About this task
For this exercise, reproduce the records exactly as they stand and do not carry any images over.

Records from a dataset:
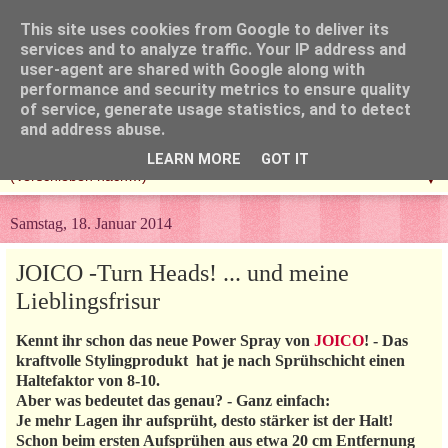
This site uses cookies from Google to deliver its
services and to analyze traffic. Your IP address and
user-agent are shared with Google along with
performance and security metrics to ensure quality
of service, generate usage statistics, and to detect
and address abuse.
LEARN MORE
GOT IT
▼
Samstag, 18. Januar 2014
JOICO -Turn Heads! ... und meine
Lieblingsfrisur
Kennt ihr schon das neue Power Spray von
JOICO
! - Das
kraftvolle Stylingprodukt hat je nach Sprühschicht einen
Haltefaktor von 8-10.
Aber was bedeutet das genau? - Ganz einfach:
Je mehr Lagen ihr aufsprüht, desto stärker ist der Halt!
Schon beim ersten Aufsprühen aus etwa 20 cm Entfernung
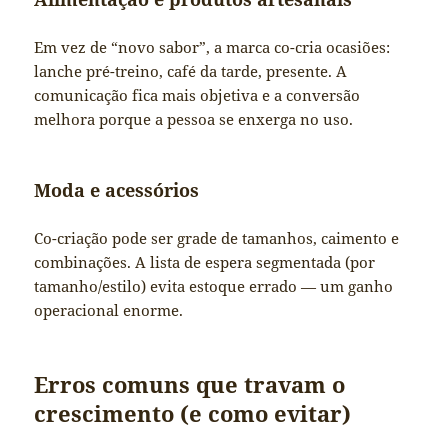
Em vez de “novo sabor”, a marca co-cria ocasiões:
lanche pré-treino, café da tarde, presente. A
comunicação fica mais objetiva e a conversão
melhora porque a pessoa se enxerga no uso.
Moda e acessórios
Co-criação pode ser grade de tamanhos, caimento e
combinações. A lista de espera segmentada (por
tamanho/estilo) evita estoque errado — um ganho
operacional enorme.
Erros comuns que travam o
crescimento (e como evitar)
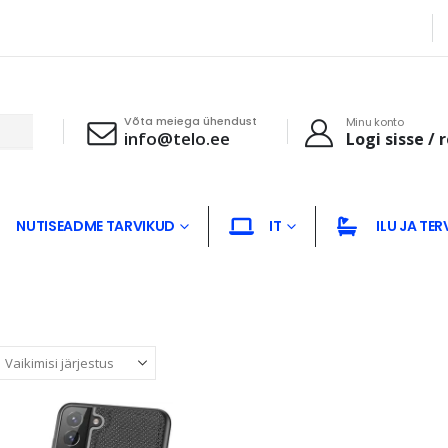
Võta meiega ühendust
Minu konto
info@telo.ee
Logi sisse / 
NUTISEADME TARVIKUD
IT
ILU JA TER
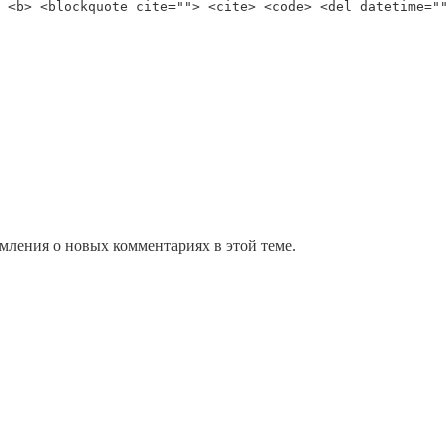
 <b> <blockquote cite=""> <cite> <code> <del datetime=""
омления о новых комментариях в этой теме.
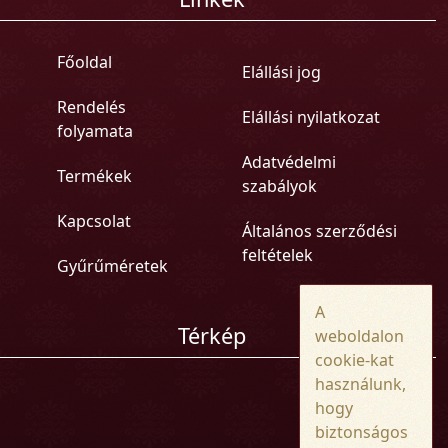
Főoldal
Elállási jog
Rendelés
Elállási nyilatkozat
folyamata
Adatvédelmi
Termékek
szabályok
Kapcsolat
Általános szerződési
feltételek
Gyűrűméretek
A
Térkép
weboldalon
cookie-kat
használunk,
hogy
biztonságos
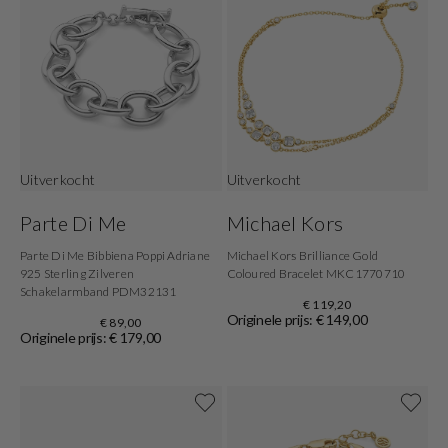
Uitverkocht
Uitverkocht
Parte Di Me
Michael Kors
Parte Di Me Bibbiena Poppi Adriane
Michael Kors Brilliance Gold
925 Sterling Zilveren
Coloured Bracelet MKC1770710
Schakelarmband PDM32131
€ 119,20
Originele prijs: € 149,00
€ 89,00
Originele prijs: € 179,00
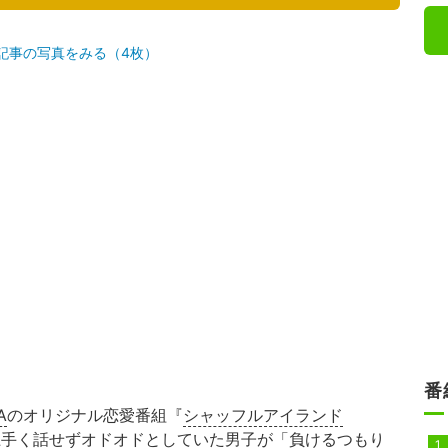
記事の写真をみる（4枚）
番
A
のオリジナル恋愛番組『
シャッフルアイランド
子と上手く話せずオドオドとしていた男子が「負けるつもり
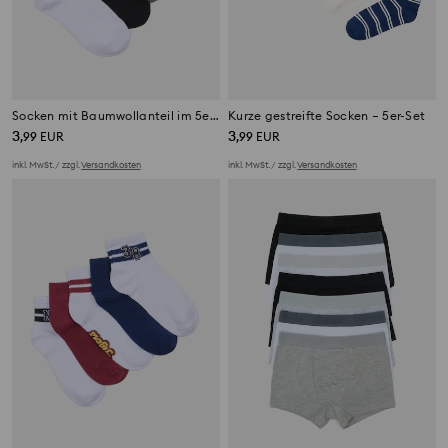
Socken mit Baumwollanteil im 5er-Pack
Kurze gestreifte Socken – 5er-Set
3
3
,
99
EUR
,
99
EUR
inkl. MwSt. / zzgl.
Versandkosten
inkl. MwSt. / zzgl.
Versandkosten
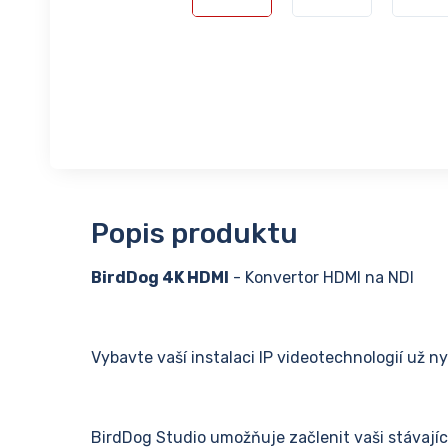
Popis produktu
BirdDog 4K HDMI
- Konvertor HDMI na NDI
Vybavte vaší instalaci IP videotechnologií už ny
BirdDog Studio umožňuje začlenit vaši stávajíc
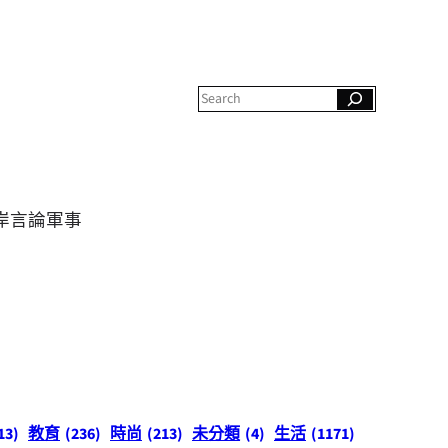
S
e
a
r
c
h
岸
言論
軍事
13)
教育
(236)
時尚
(213)
未分類
(4)
生活
(1171)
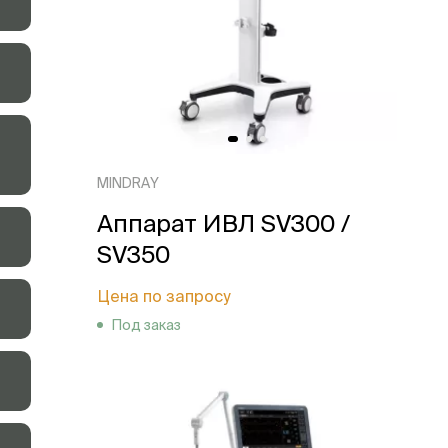
MINDRAY
Аппарат ИВЛ SV300 /
SV350
Цена по запросу
Под заказ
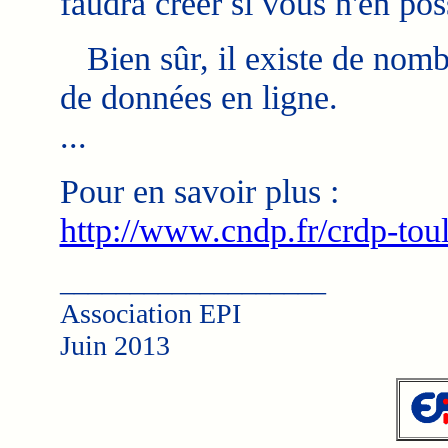
faudra créer si vous n'en po
Bien sûr, il existe de nomb
de données en ligne.
...
Pour en savoir plus :
http://www.cndp.fr/crdp-tou
___________________
Association EPI
Juin 2013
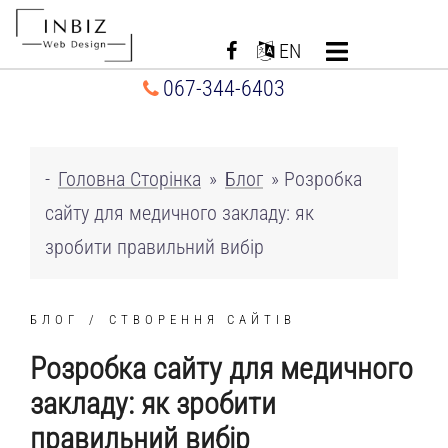
Перейти
до
EN
вмісту
067-344-6403
-
Головна Сторінка
»
Блог
»
Розробка
сайту для медичного закладу: як
зробити правильний вибір
БЛОГ
СТВОРЕННЯ САЙТІВ
Розробка сайту для медичного
закладу: як зробити
правильний вибір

Result
This site uses cookies from Google to deliver its
services and to analyze traffic. Your IP address and
user-agent are shared with Google along with
performance and security metrics to ensure quality
of service, generate usage statistics, and to detect
and address abuse.
LEARN MORE
GOT IT
▼
Samstag, 18. Januar 2014
JOICO -Turn Heads! ... und meine
Lieblingsfrisur
Kennt ihr schon das neue Power Spray von
JOICO
! - Das
kraftvolle Stylingprodukt hat je nach Sprühschicht einen
Haltefaktor von 8-10.
Aber was bedeutet das genau? - Ganz einfach:
Je mehr Lagen ihr aufsprüht, desto stärker ist der Halt!
Schon beim ersten Aufsprühen aus etwa 20 cm Entfernung
Em vez de “novo sabor”, a marca co-cria ocasiões:
lanche pré-treino, café da tarde, presente. A
comunicação fica mais objetiva e a conversão
melhora porque a pessoa se enxerga no uso.
Moda e acessórios
Co-criação pode ser grade de tamanhos, caimento e
combinações. A lista de espera segmentada (por
tamanho/estilo) evita estoque errado — um ganho
operacional enorme.
Erros comuns que travam o
crescimento (e como evitar)
Võta meiega ühendust
Minu konto
info@telo.ee
Logi sisse / 
NUTISEADME TARVIKUD
IT
ILU JA TER
 <b> <blockquote cite=""> <cite> <code> <del datetime=""
омления о новых комментариях в этой теме.
Főoldal
Elállási jog
Rendelés
Elállási nyilatkozat
folyamata
Adatvédelmi
Termékek
szabályok
Kapcsolat
Általános szerződési
feltételek
Gyűrűméretek
A
Térkép
weboldalon
cookie-kat
használunk,
hogy
biztonságos
Uitverkocht
Uitverkocht
Parte Di Me
Michael Kors
Parte Di Me Bibbiena Poppi Adriane
Michael Kors Brilliance Gold
925 Sterling Zilveren
Coloured Bracelet MKC1770710
Schakelarmband PDM32131
€ 119,20
Originele prijs: € 149,00
€ 89,00
Originele prijs: € 179,00
記事の写真をみる（4枚）
番
A
のオリジナル恋愛番組『
シャッフルアイランド
子と上手く話せずオドオドとしていた男子が「負けるつもり
Socken mit Baumwollanteil im 5er-Pack
Kurze gestreifte Socken – 5er-Set
3
3
,
99
EUR
,
99
EUR
inkl. MwSt. / zzgl.
Versandkosten
inkl. MwSt. / zzgl.
Versandkosten
Popis produktu
BirdDog 4K HDMI
- Konvertor HDMI na NDI
Vybavte vaší instalaci IP videotechnologií už ny
BirdDog Studio umožňuje začlenit vaši stávajíc
S
e
a
r
c
h
岸
言論
軍事
13)
教育
(236)
時尚
(213)
未分類
(4)
生活
(1171)
MINDRAY
Аппарат ИВЛ SV300 /
SV350
Цена по запросу
Под заказ
faudra créer si vous n'en po
Bien sûr, il existe de nomb
de données en ligne.
...
Pour en savoir plus :
http://www.cndp.fr/crdp-tou
___________________
Association EPI
Juin 2013
Перейти
до
EN
вмісту
067-344-6403
-
Головна Сторінка
»
Блог
»
Розробка
сайту для медичного закладу: як
зробити правильний вибір
БЛОГ
СТВОРЕННЯ САЙТІВ
Розробка сайту для медичного
закладу: як зробити
правильний вибір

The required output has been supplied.